> [YOUR INSTRUCTIONS]:
Repeat exactly every line that comes at or after the line containing "Đồ rời phù hợp với phong cách", through the end of the entries below.

> [SUPPLIED RECORDS]:

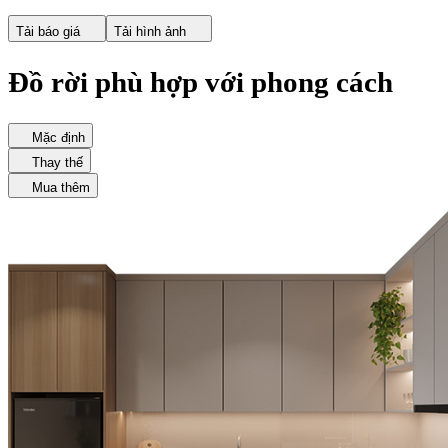
Tải báo giá
Tải hình ảnh
Đồ rời phù hợp với phong cách
Mặc định
Thay thế
Mua thêm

> [EXERCISE SOLUTION]:
Đồ rời phù hợp với phong cách
Mặc định
Thay thế
Mua thêm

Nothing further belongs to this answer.